Amelia's best friend and close confidante is a young actress who has married Major Evans Bell, an army officer with 20 years' experience of India. Bell is an army officer with twenty years' experience of India, sacked from his post as political officer in Nagpur for exposing the chicanery of his superior officer there and championing the cause of the deposed Bhonsla Ranis. After 1857, Bell attacks "the functionaries" who govern India from Calcutta and argues nothing good can come to India from the young men arriving from Britain with no knowledge of the country and no sympathy for it.
So little faith has Bell in British India that, although an avowed republican, he thinks the only way forward towards self-government for India he supposes will come within a hundred years, if not ten, is through the princely states, once they are subject to the constraints guaranteed by modernizing young Indian ministers. Bell returns to London to be a thorn in the side of the "functionaries" in Calcutta, writing pamphlets designed to appraise the British public and law-makers of the state of affairs in India and agitating constantly to get Indians in London to stand for Parliament.

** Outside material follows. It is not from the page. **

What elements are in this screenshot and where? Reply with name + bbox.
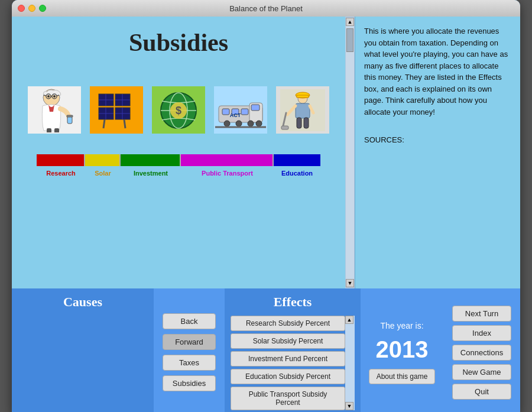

The Chessons spend a great deal of time with the Bells discussing Indian matters of the sort Thompson heard raised by his Young Bengal friends and, while writing both for the London and Calcutta papers (Bell for the Statesman), in 1866 they help found another of those associations Thompson was so fond of, the East India Association.
It is through the new Association they link up with Dadabhai Naoroji, who becomes a good friend and it is he in the end who will be the first Indian M.P. He carries Finsbury by just three votes and his success he attributes to the assiduous canvassing – in the face of Prime Ministerial racial insult - of Bell's widow and her daughter (whose Nanny had been Amelia Mohan's daughter). In turn Dadabhai becomes mentor to a young Indian lawyer then studying in London, Mohandas Gandhi, a man to become as well-known as Thompson remains as little known for practising non-violence in violent times in Bengal.
There are all sorts of curious twists and turns in the chain of connections that makes up history. Thompson, between his visits to first one and then the other Tagore in Bengal, had been M.P. for the Tower Hamlets constituency. He would no doubt have been as delighted as he might have been surprised to know that 150 years later the largest ethnic group, some 33% of the total population, in Tower Hamlets is Bengali.
[Source: Raymond English Anti-Slavery Archive, John Rylands Library, Manchester]
John Drew is a poet, scholar and cricket aficionado who has taught English literature and creative writing at universities in several countries. His books include 'India and the Romantic Imagination' and the poetry collection 'Buddha at Kamakura'.